I just try not to lose money.

Arthur O’Keefe, São Paulo Value
http://www.spvalue.com

Can Things Get Worse? Risk is that Greece is the Start and not the End. Volcano Returns, Euro Imploding, Banks Attacked, Random Selloffs

The above, of course, is EURUSD.

People should be scared as this is not the currency of a Banana Republic and it is *not* being attacked from outside. The currency is falling from within and this will be very difficult to stop. What we are witnessing is a crisis of confidence from *within* the Eurozone.

Rational people are pulling money out of weak banks and shifting to stronger ones. Similarly people are selling questionable bonds to buy stronger paper. Who’s taking the other side?The lender and buyer of last resort is apparently the ECB which means that debt liquidation/monetization looking like a certainty.

But this doesn’t occur in a vacuum. Europe, possessing lots of quick-thinking and history-studying people, is seeing it’s own inhabitants front-run the ECB by selling Euros and buying gold. This creates a vicious cycle that will be extremely difficult to stop and can go to levels vastly beyond what the mainstream is talking about.

The tricky thing about crisis of confidences is how they can get out of hand very quickly. If all of Europe starts to run, we can see the Euro go to 10 cents. Of course it won’t get there with a European Union intact – stronger countries will be forced to pull out to protect the lifestyles and purchasing powers of their inhabitants.

One thing is for certain, there are some banks already broken in Europe and we haven’t heard anything about it and no one is discussing it. So likely more surprises ahead.

Anyway, my 3 warnings here turned out to be rather timely… and I still don’t see much change. In addition to the debacle of the Euro, the Volcano is back, liquidity has disappeared while the market behaves like a rigged slot machine, and banks are being investigated for various dubious acts during the last excessive lending period.

This is the time to only own things that you are comfortable not selling for a few years – as the market could very well indeed shut down for all purposes.

Do not add risk needlessly in this environment in my opinion. Deflation is back. Use cash to pay down any debts as deflation should continue and any excess should be used only to buy low cost producers on the bid (or below).
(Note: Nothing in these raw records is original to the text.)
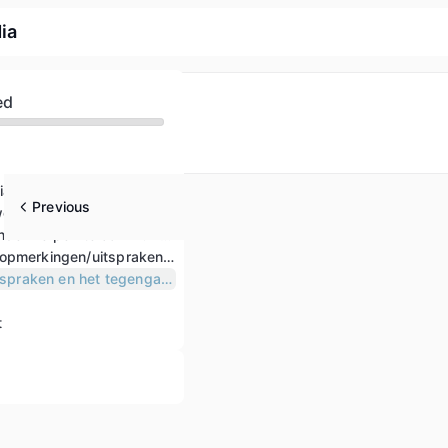
ia
ed
ia werken
Previous
weld
Hoe gevoelige onderwerpen te communiceren
Hoe kwetsende opmerkingen/uitspraken tegen te gaan
Populistische uitspraken en het tegengaan ervan op sociale media
t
Low bids are likely to be hit in the coming weeks.

Try not to lose money.

Arthur O’Keefe, São Paulo Value
http://www.spvalue.com

Tug-of-war with Deflation: Watching Greece, Catching Up on Earnings, Gathering Data

Am a little tight on time this week so not much to report. The latest Monetary Trends report from the St. Louis Federal Reserve shows reasonably well the tug-of-war going on between inflation and deflation. The above graph shows that cash is basically flowing out to pay off debt, while the below graphs hint that maybe sometime in the distant future the Fed could have a reason to raise rates.

Earnings have been strong so far, but so has the amount of stimulus pumped into the system. Judging by what’s going on in Europe and here at home in the Financial sector, not much seems to have been fixed. So whenever the stimulus gets withdrawn, I would expect things to slow down rapidly.

So I don’t see much of a risk of rates increasing. If anything the volatility in Europe should drive assets to the long end of the treasury curve. Trouble for the US, it seems, is not going to be found in the next 3-6 months. Money has to flow somewhere, and the US government is likely to benefit from flights to quality, even if “quality” is only relative.

My general sense is that small caps are not the place to be in this environment. Small cap special situations could still workout, but general perceived “higher-risk” small caps are likely to languish for the next few weeks.

I suspect that there might be opportunities in the large cap quality and, of all things, certain tech names. The US, in my opinion, is set to surprise the world with productivity enhancements yet again.

I still don’t think good money is made in this market, and I prefer to look for opportunities to trim positions and swap into lower vol/higher quality opportunities to wait for disruptions.